Material supplied: Begin

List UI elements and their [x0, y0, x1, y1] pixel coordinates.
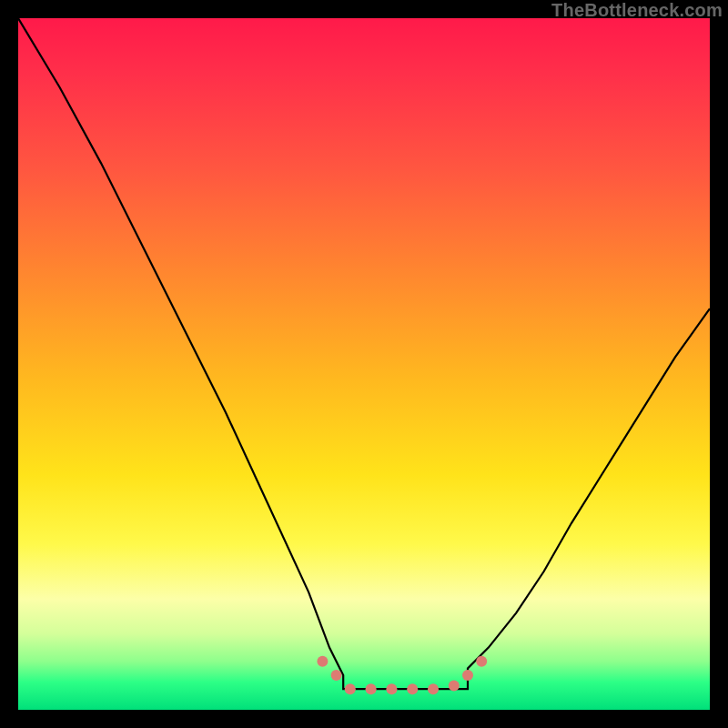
bottom-marker [317, 656, 328, 667]
bottom-marker [462, 670, 473, 681]
plot-area [18, 18, 710, 710]
bottom-marker [476, 656, 487, 667]
curve-overlay [18, 18, 710, 710]
bottom-marker [345, 683, 356, 694]
bottom-marker [386, 683, 397, 694]
bottom-marker [428, 683, 439, 694]
bottom-marker [366, 683, 377, 694]
bottleneck-curve [18, 18, 710, 689]
bottom-marker [331, 670, 342, 681]
bottom-marker [407, 683, 418, 694]
chart-frame: TheBottleneck.com [0, 0, 728, 728]
bottom-marker [449, 680, 460, 691]
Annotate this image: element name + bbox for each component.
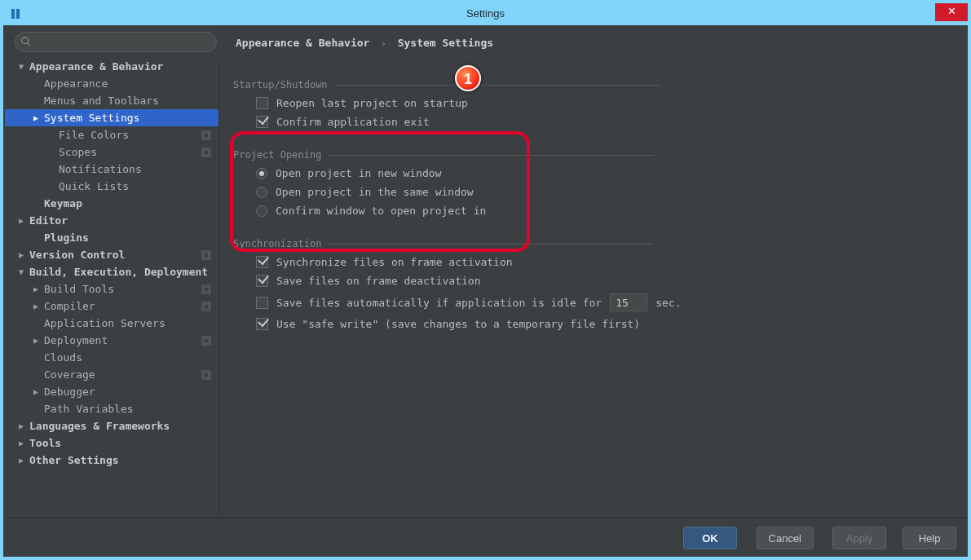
chevron-right-icon: › [381, 38, 386, 49]
breadcrumb-leaf: System Settings [398, 37, 493, 49]
tree-item-clouds[interactable]: Clouds [5, 349, 218, 366]
tree-item-application-servers[interactable]: Application Servers [5, 315, 218, 332]
chevron-right-icon[interactable]: ▶ [16, 452, 26, 469]
tree-item-build-tools[interactable]: ▶Build Tools [5, 280, 218, 298]
title-bar: Settings ✕ [3, 3, 968, 25]
tree-item-label: Clouds [44, 349, 82, 366]
chevron-right-icon[interactable]: ▶ [31, 280, 41, 298]
project-scope-icon [201, 129, 212, 140]
open-new-window-radio[interactable] [256, 168, 267, 179]
tree-item-label: Coverage [44, 366, 95, 383]
tree-item-label: File Colors [59, 126, 129, 143]
group-opening: Project Opening [233, 149, 951, 161]
tree-item-label: Application Servers [44, 315, 166, 332]
tree-item-scopes[interactable]: Scopes [5, 143, 218, 161]
tree-item-menus-and-toolbars[interactable]: Menus and Toolbars [5, 92, 218, 109]
tree-item-plugins[interactable]: Plugins [5, 229, 218, 246]
svg-rect-9 [204, 253, 209, 258]
svg-rect-5 [204, 133, 209, 138]
safe-write-label: Use "safe write" (save changes to a temp… [276, 318, 640, 330]
svg-rect-15 [204, 338, 209, 343]
chevron-right-icon[interactable]: ▶ [16, 434, 26, 452]
tree-item-other-settings[interactable]: ▶Other Settings [5, 452, 218, 469]
confirm-exit-checkbox[interactable] [256, 116, 268, 128]
open-same-window-radio[interactable] [256, 187, 267, 198]
tree-item-tools[interactable]: ▶Tools [5, 434, 218, 452]
help-button[interactable]: Help [903, 527, 956, 549]
cancel-button[interactable]: Cancel [757, 527, 814, 549]
tree-item-editor[interactable]: ▶Editor [5, 212, 218, 229]
tree-item-path-variables[interactable]: Path Variables [5, 400, 218, 417]
tree-item-file-colors[interactable]: File Colors [5, 126, 218, 143]
tree-item-label: Appearance & Behavior [29, 58, 163, 75]
project-scope-icon [201, 300, 212, 311]
confirm-exit-label: Confirm application exit [276, 116, 430, 128]
window-title: Settings [3, 7, 968, 20]
safe-write-checkbox[interactable] [256, 318, 268, 330]
chevron-right-icon[interactable]: ▶ [16, 417, 26, 434]
annotation-badge-1: 1 [455, 65, 481, 91]
auto-save-checkbox[interactable] [256, 297, 268, 309]
tree-item-label: Scopes [59, 143, 97, 161]
search-input[interactable] [35, 33, 206, 51]
tree-item-label: Notifications [59, 161, 142, 178]
tree-item-label: Deployment [44, 332, 108, 349]
save-on-deact-checkbox[interactable] [256, 275, 268, 287]
group-sync: Synchronization [233, 238, 951, 249]
tree-item-label: Appearance [44, 75, 108, 92]
open-same-window-label: Open project in the same window [276, 186, 474, 198]
dialog-footer: OK Cancel Apply Help [3, 518, 968, 557]
confirm-window-radio[interactable] [256, 205, 267, 217]
confirm-window-label: Confirm window to open project in [276, 205, 486, 217]
open-new-window-label: Open project in new window [276, 167, 442, 179]
tree-item-coverage[interactable]: Coverage [5, 366, 218, 383]
chevron-right-icon[interactable]: ▶ [31, 298, 41, 315]
search-icon [20, 36, 32, 47]
tree-item-compiler[interactable]: ▶Compiler [5, 298, 218, 315]
svg-rect-11 [204, 287, 209, 292]
tree-item-label: Editor [29, 212, 68, 229]
tree-item-label: Other Settings [29, 452, 119, 469]
sync-on-frame-checkbox[interactable] [256, 256, 268, 268]
chevron-down-icon[interactable]: ▼ [16, 58, 26, 75]
tree-item-label: Path Variables [44, 400, 134, 417]
project-scope-icon [201, 283, 212, 294]
settings-form: Startup/Shutdown Reopen last project on … [233, 64, 951, 337]
tree-item-debugger[interactable]: ▶Debugger [5, 383, 218, 400]
tree-item-label: System Settings [44, 109, 139, 126]
chevron-right-icon[interactable]: ▶ [31, 383, 41, 400]
tree-item-label: Debugger [44, 383, 95, 400]
project-scope-icon [201, 146, 212, 157]
tree-item-appearance[interactable]: Appearance [5, 75, 218, 92]
group-startup: Startup/Shutdown [233, 79, 951, 90]
tree-item-label: Plugins [44, 229, 89, 246]
apply-button: Apply [832, 527, 886, 549]
reopen-last-project-checkbox[interactable] [256, 97, 268, 109]
tree-item-notifications[interactable]: Notifications [5, 161, 218, 178]
svg-point-2 [22, 37, 29, 44]
tree-item-quick-lists[interactable]: Quick Lists [5, 178, 218, 195]
auto-save-seconds-input[interactable] [610, 293, 647, 311]
window-close-button[interactable]: ✕ [935, 3, 968, 21]
tree-item-keymap[interactable]: Keymap [5, 195, 218, 212]
project-scope-icon [201, 368, 212, 380]
search-field[interactable] [15, 32, 217, 52]
tree-item-languages-frameworks[interactable]: ▶Languages & Frameworks [5, 417, 218, 434]
tree-item-deployment[interactable]: ▶Deployment [5, 332, 218, 349]
tree-item-label: Version Control [29, 246, 125, 263]
tree-item-version-control[interactable]: ▶Version Control [5, 246, 218, 263]
tree-item-label: Menus and Toolbars [44, 92, 159, 109]
tree-item-build-execution-deployment[interactable]: ▼Build, Execution, Deployment [5, 263, 218, 280]
chevron-right-icon[interactable]: ▶ [16, 212, 26, 229]
chevron-down-icon[interactable]: ▼ [16, 263, 26, 280]
tree-item-system-settings[interactable]: ▶System Settings [5, 109, 218, 126]
tree-item-appearance-behavior[interactable]: ▼Appearance & Behavior [5, 58, 218, 75]
chevron-right-icon[interactable]: ▶ [31, 332, 41, 349]
project-scope-icon [201, 249, 212, 260]
chevron-right-icon[interactable]: ▶ [31, 109, 41, 126]
tree-item-label: Tools [29, 434, 61, 452]
ok-button[interactable]: OK [683, 527, 737, 549]
chevron-right-icon[interactable]: ▶ [16, 246, 26, 263]
settings-tree[interactable]: ▼Appearance & BehaviorAppearanceMenus an… [5, 58, 219, 523]
auto-save-label-a: Save files automatically if application … [276, 297, 602, 309]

Material supplied: End

- **Problem statement**: Every line above should be printed again word for word, without its pictures.

- **Solution to this problem**:
List UI elements and their [x0, y0, x1, y1] pixel coordinates.
bottom-marker [317, 656, 328, 667]
bottom-marker [462, 670, 473, 681]
plot-area [18, 18, 710, 710]
bottom-marker [476, 656, 487, 667]
curve-overlay [18, 18, 710, 710]
bottom-marker [345, 683, 356, 694]
bottom-marker [386, 683, 397, 694]
bottom-marker [428, 683, 439, 694]
bottom-marker [366, 683, 377, 694]
bottleneck-curve [18, 18, 710, 689]
bottom-marker [331, 670, 342, 681]
bottom-marker [407, 683, 418, 694]
chart-frame: TheBottleneck.com [0, 0, 728, 728]
bottom-marker [449, 680, 460, 691]
Annotate this image: element name + bbox for each component.
chevron-right-icon: › [381, 38, 386, 49]
breadcrumb-leaf: System Settings [398, 37, 493, 49]
tree-item-clouds[interactable]: Clouds [5, 349, 218, 366]
tree-item-application-servers[interactable]: Application Servers [5, 315, 218, 332]
chevron-right-icon[interactable]: ▶ [16, 452, 26, 469]
tree-item-build-tools[interactable]: ▶Build Tools [5, 280, 218, 298]
title-bar: Settings ✕ [3, 3, 968, 25]
tree-item-label: Clouds [44, 349, 82, 366]
chevron-right-icon[interactable]: ▶ [31, 280, 41, 298]
project-scope-icon [201, 129, 212, 140]
open-new-window-radio[interactable] [256, 168, 267, 179]
tree-item-label: Coverage [44, 366, 95, 383]
tree-item-label: File Colors [59, 126, 129, 143]
group-opening: Project Opening [233, 149, 951, 161]
tree-item-label: Application Servers [44, 315, 166, 332]
tree-item-scopes[interactable]: Scopes [5, 143, 218, 161]
tree-item-menus-and-toolbars[interactable]: Menus and Toolbars [5, 92, 218, 109]
tree-item-plugins[interactable]: Plugins [5, 229, 218, 246]
svg-rect-9 [204, 253, 209, 258]
svg-rect-5 [204, 133, 209, 138]
safe-write-label: Use "safe write" (save changes to a temp… [276, 318, 640, 330]
svg-rect-15 [204, 338, 209, 343]
chevron-right-icon[interactable]: ▶ [16, 434, 26, 452]
tree-item-other-settings[interactable]: ▶Other Settings [5, 452, 218, 469]
confirm-exit-checkbox[interactable] [256, 116, 268, 128]
open-same-window-radio[interactable] [256, 187, 267, 198]
tree-item-tools[interactable]: ▶Tools [5, 434, 218, 452]
help-button[interactable]: Help [903, 527, 956, 549]
cancel-button[interactable]: Cancel [757, 527, 814, 549]
tree-item-editor[interactable]: ▶Editor [5, 212, 218, 229]
tree-item-path-variables[interactable]: Path Variables [5, 400, 218, 417]
tree-item-file-colors[interactable]: File Colors [5, 126, 218, 143]
tree-item-label: Appearance & Behavior [29, 58, 163, 75]
project-scope-icon [201, 300, 212, 311]
confirm-exit-label: Confirm application exit [276, 116, 430, 128]
window-title: Settings [3, 7, 968, 20]
safe-write-checkbox[interactable] [256, 318, 268, 330]
chevron-right-icon[interactable]: ▶ [16, 417, 26, 434]
annotation-badge-1: 1 [455, 65, 481, 91]
auto-save-checkbox[interactable] [256, 297, 268, 309]
tree-item-label: Scopes [59, 143, 97, 161]
search-input[interactable] [35, 33, 206, 51]
tree-item-label: Notifications [59, 161, 142, 178]
tree-item-label: Deployment [44, 332, 108, 349]
save-on-deact-checkbox[interactable] [256, 275, 268, 287]
group-sync: Synchronization [233, 238, 951, 249]
tree-item-label: Appearance [44, 75, 108, 92]
open-same-window-label: Open project in the same window [276, 186, 474, 198]
dialog-footer: OK Cancel Apply Help [3, 518, 968, 557]
confirm-window-radio[interactable] [256, 205, 267, 217]
confirm-window-label: Confirm window to open project in [276, 205, 486, 217]
open-new-window-label: Open project in new window [276, 167, 442, 179]
tree-item-coverage[interactable]: Coverage [5, 366, 218, 383]
chevron-right-icon[interactable]: ▶ [31, 298, 41, 315]
search-icon [20, 36, 32, 47]
tree-item-compiler[interactable]: ▶Compiler [5, 298, 218, 315]
svg-rect-11 [204, 287, 209, 292]
tree-item-label: Editor [29, 212, 68, 229]
tree-item-label: Other Settings [29, 452, 119, 469]
sync-on-frame-checkbox[interactable] [256, 256, 268, 268]
chevron-down-icon[interactable]: ▼ [16, 58, 26, 75]
tree-item-label: Path Variables [44, 400, 134, 417]
project-scope-icon [201, 283, 212, 294]
settings-form: Startup/Shutdown Reopen last project on … [233, 64, 951, 337]
tree-item-debugger[interactable]: ▶Debugger [5, 383, 218, 400]
tree-item-label: System Settings [44, 109, 139, 126]
chevron-right-icon[interactable]: ▶ [31, 383, 41, 400]
tree-item-label: Debugger [44, 383, 95, 400]
project-scope-icon [201, 146, 212, 157]
tree-item-appearance[interactable]: Appearance [5, 75, 218, 92]
group-startup: Startup/Shutdown [233, 79, 951, 90]
tree-item-label: Plugins [44, 229, 89, 246]
apply-button: Apply [832, 527, 886, 549]
reopen-last-project-checkbox[interactable] [256, 97, 268, 109]
tree-item-notifications[interactable]: Notifications [5, 161, 218, 178]
svg-point-2 [22, 37, 29, 44]
tree-item-quick-lists[interactable]: Quick Lists [5, 178, 218, 195]
auto-save-seconds-input[interactable] [610, 293, 647, 311]
window-close-button[interactable]: ✕ [935, 3, 968, 21]
tree-item-keymap[interactable]: Keymap [5, 195, 218, 212]
project-scope-icon [201, 368, 212, 380]
search-field[interactable] [15, 32, 217, 52]
tree-item-languages-frameworks[interactable]: ▶Languages & Frameworks [5, 417, 218, 434]
tree-item-deployment[interactable]: ▶Deployment [5, 332, 218, 349]
tree-item-label: Version Control [29, 246, 125, 263]
tree-item-version-control[interactable]: ▶Version Control [5, 246, 218, 263]
tree-item-label: Menus and Toolbars [44, 92, 159, 109]
tree-item-build-execution-deployment[interactable]: ▼Build, Execution, Deployment [5, 263, 218, 280]
chevron-right-icon[interactable]: ▶ [16, 212, 26, 229]
chevron-down-icon[interactable]: ▼ [16, 263, 26, 280]
tree-item-system-settings[interactable]: ▶System Settings [5, 109, 218, 126]
tree-item-appearance-behavior[interactable]: ▼Appearance & Behavior [5, 58, 218, 75]
chevron-right-icon[interactable]: ▶ [31, 332, 41, 349]
project-scope-icon [201, 249, 212, 260]
chevron-right-icon[interactable]: ▶ [31, 109, 41, 126]
tree-item-label: Tools [29, 434, 61, 452]
ok-button[interactable]: OK [683, 527, 737, 549]
chevron-right-icon[interactable]: ▶ [16, 246, 26, 263]
settings-tree[interactable]: ▼Appearance & BehaviorAppearanceMenus an… [5, 58, 219, 523]
auto-save-label-a: Save files automatically if application … [276, 297, 602, 309]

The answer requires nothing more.